Replicate Analysis of Peptide Mixtures

After optimizing the offline SCX and LC-MS procedure, two cell lines (SCC-25 and FaDu) derived from human HNSCC cell carcinoma were compared. To assess variation in sample processing and instrument variation, as compared to biologic variation, three replicates of peptide mixtures were prepared from each cell line and each replicate was analyzed by LC-MS in triplicate, yielding nine data sets for each cell line.

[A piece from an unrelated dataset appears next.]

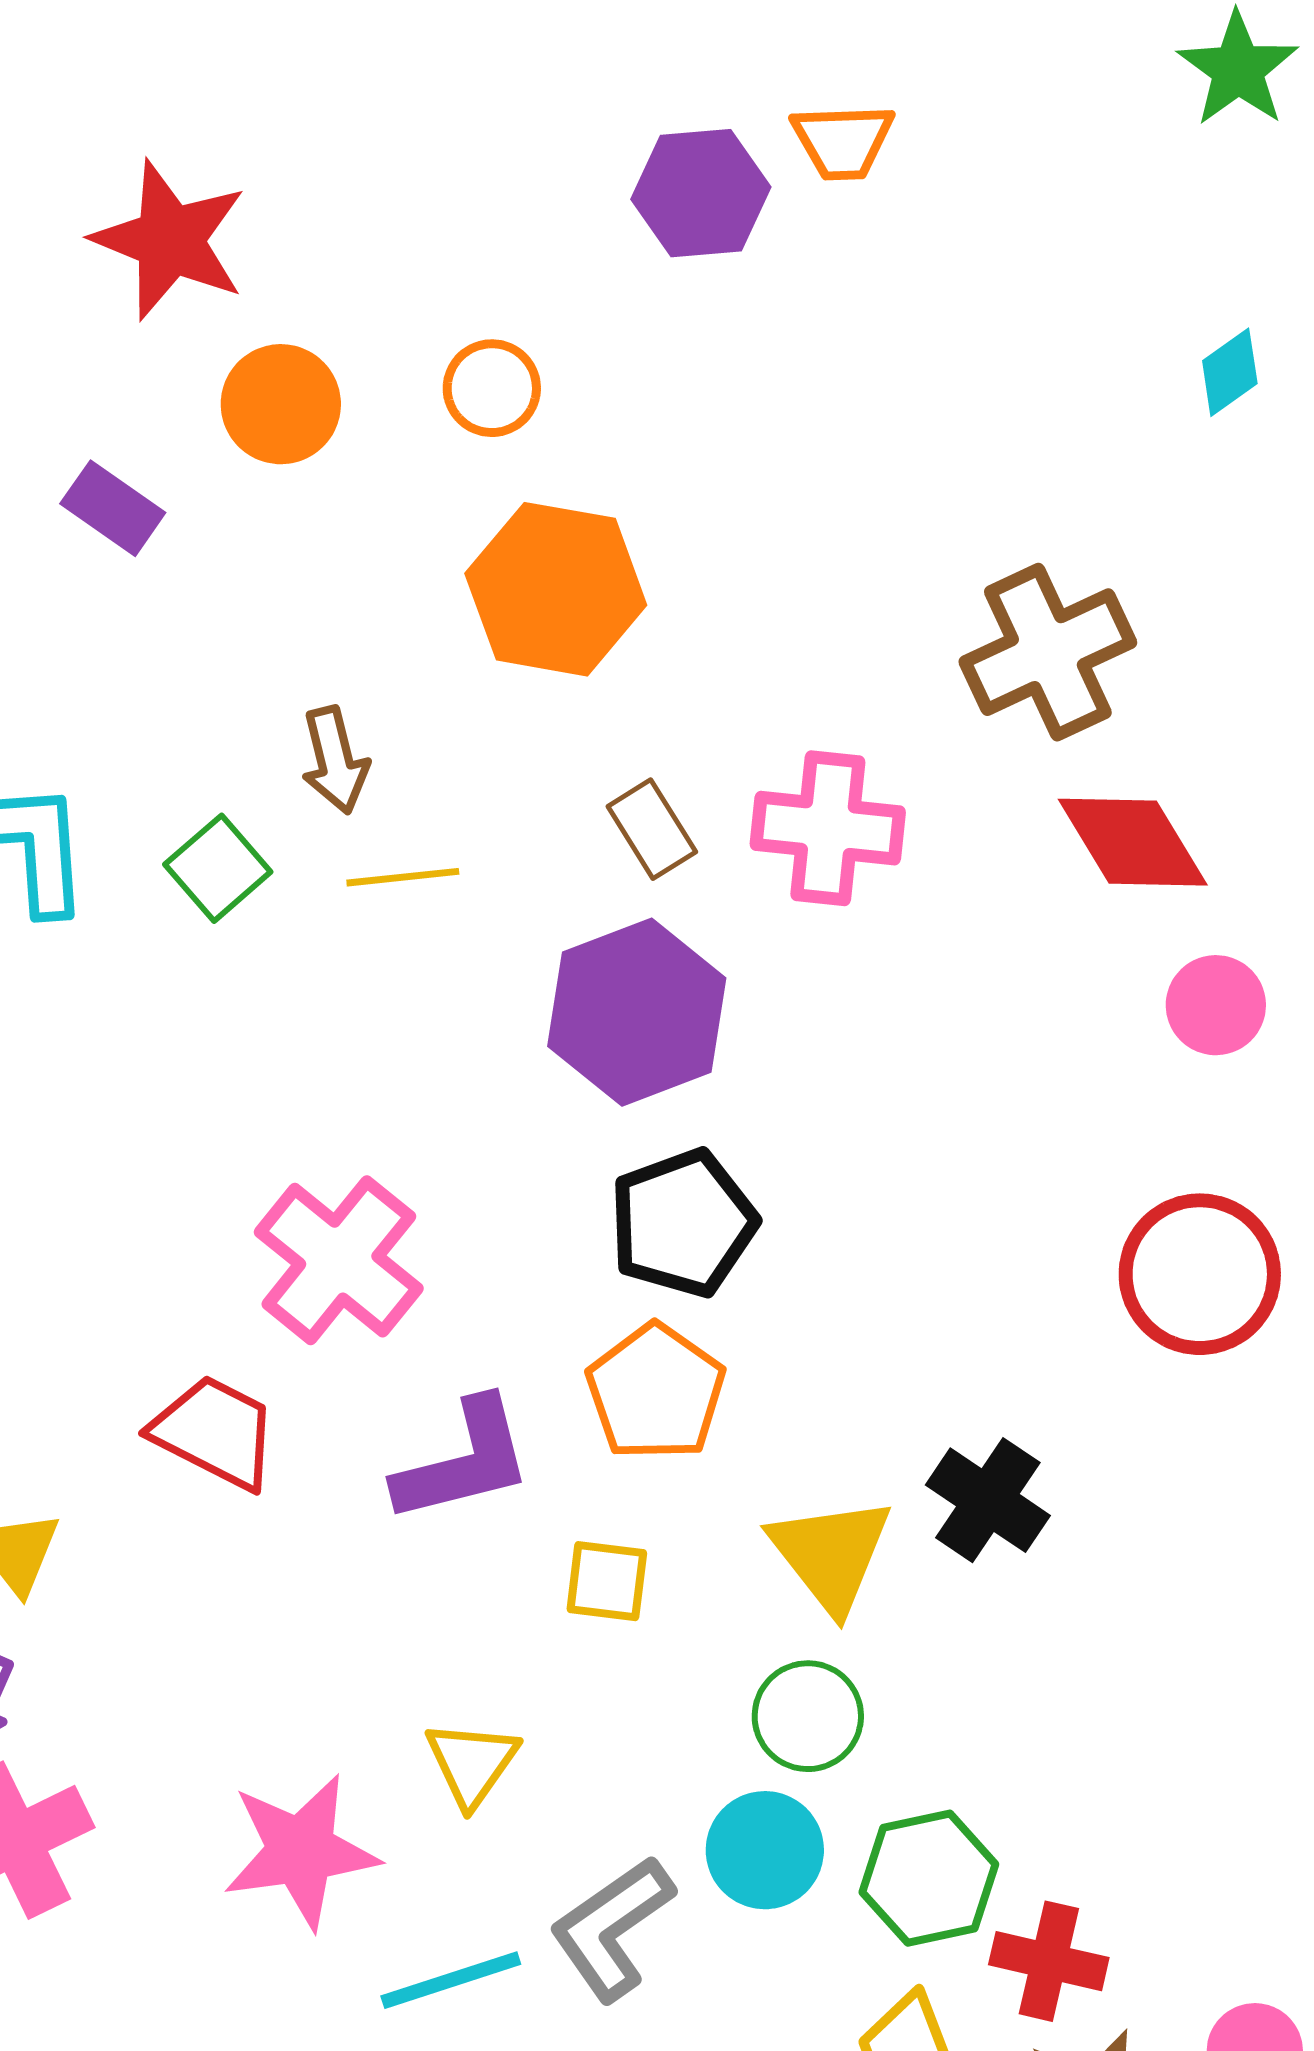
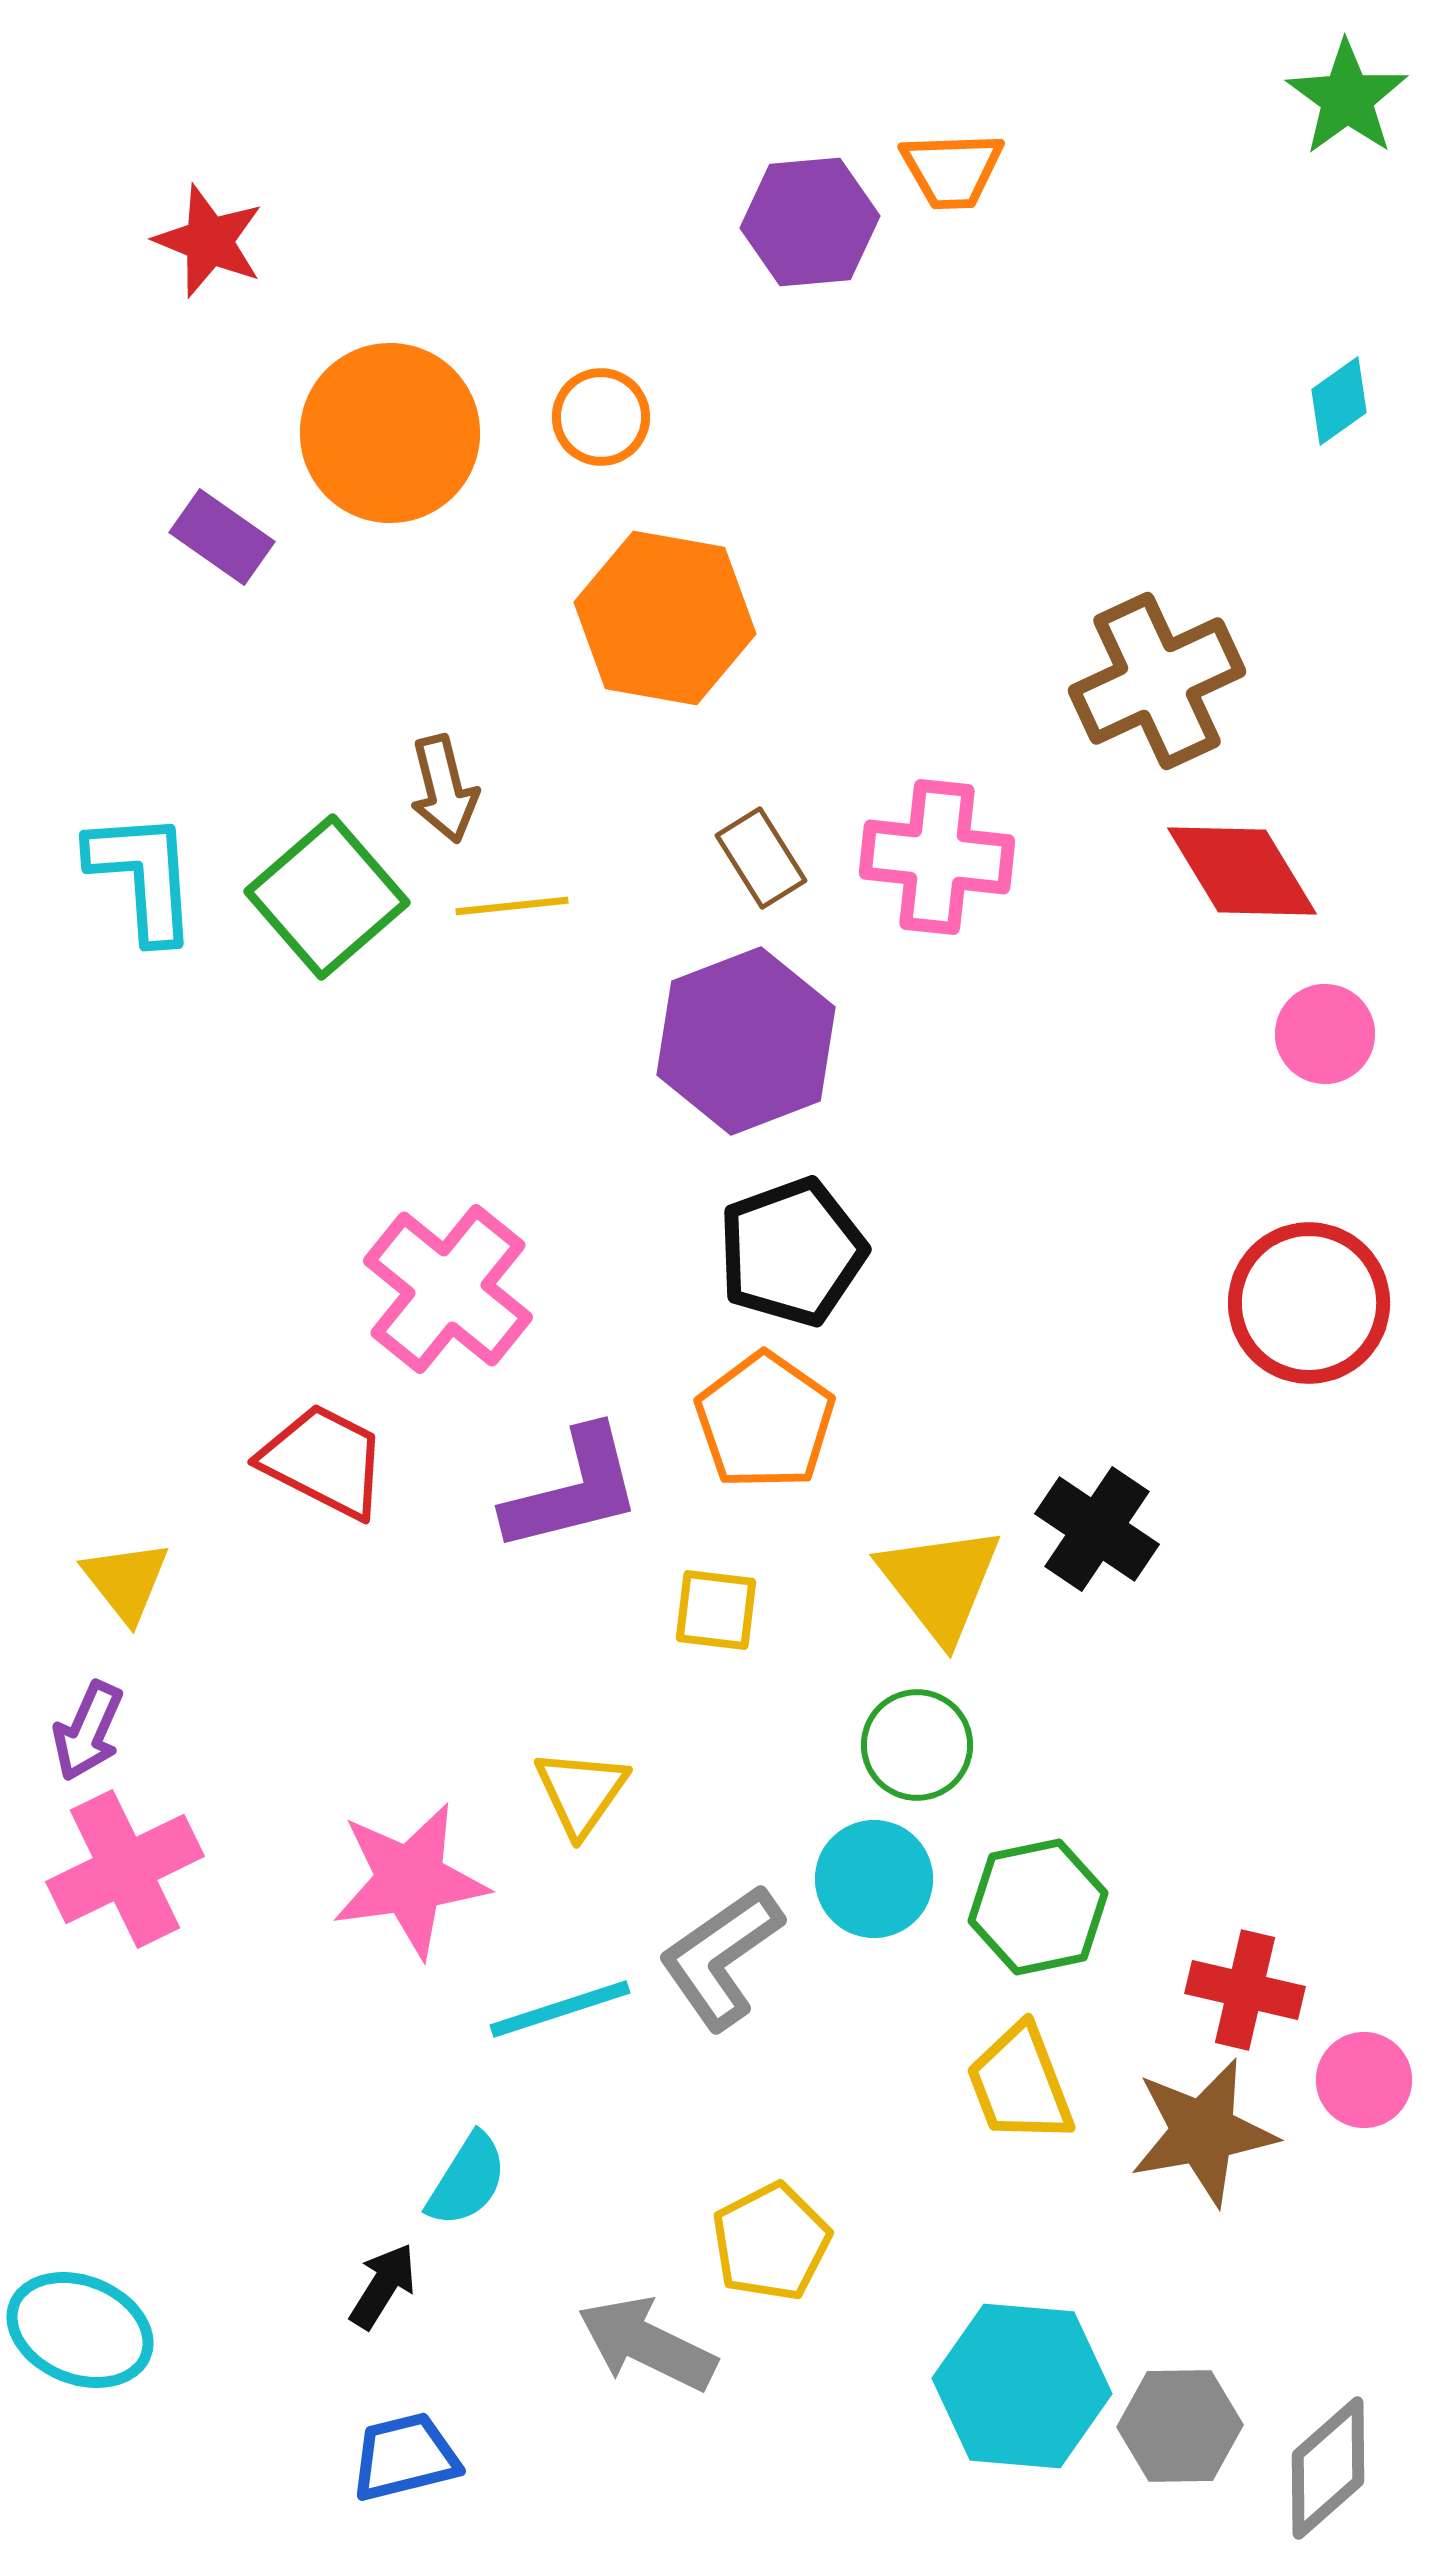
red star: (170, 240) -> (209, 241), moved, size x0.7
orange circle: (281, 404) -> (390, 433), size x1.5
green square: (218, 868) -> (327, 897), size x1.5
red cross: (1049, 1961) -> (1245, 1990), moved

A range of 4000 to 9000 peptide ions were identified in each LC-MS run as follows: 0 mM salt cut=9574; 10 mM salt cut=7021; 20 mM salt cut=4026; 30 mM salt cut=4639; 40 mM salt cut=5337; 60 mM salt cut=5247; 100 mM salt cut=5264; 200 mM salt cut=6685; 300 mM salt cut=5593; 600 mM salt cut=lack of useful peaks; total=53 386. The base peak chromatograms and mass spectra produced from analyses of two replicates of the 60 mM salt fraction of the SCC-25 cell line, carried out 2 days apart are, shown in Figure 3. The base peak chromatograms of the two runs shown in Figure 3a and c provide a graphic representation of reproducibility. The accumulated mass spectrum obtained between 65.9 and 66.3 min in Figure 3a is shown in Figure 3b. Nearly 20 peaks are observed in the mass spectrum. The same set of peaks was observed between 66.3 and 66.7 min of Figure 3c, in the replicate LC-MS run (Figure 3d). The spectra are reproducible, but with a 24 s shift between these two runs.

Figure 3
figure 3

Reproducibility of LC-MS analysis. (a) Base peak chromatogram (50–80 min) of the 60 mM salt fraction from the second extract of the cell line SCC-25. (b) Mass spectrum between 65.9–66.3 min. Nearly 20 peaks are observed in the mass spectrum. (c) Base peak chromatogram of the same sample 2 days later. (d) Mass spectrum between 66.3–66.7 min. The same set of peaks is observed in the mass spectrum, showing that the LC-MS analysis is reproducible.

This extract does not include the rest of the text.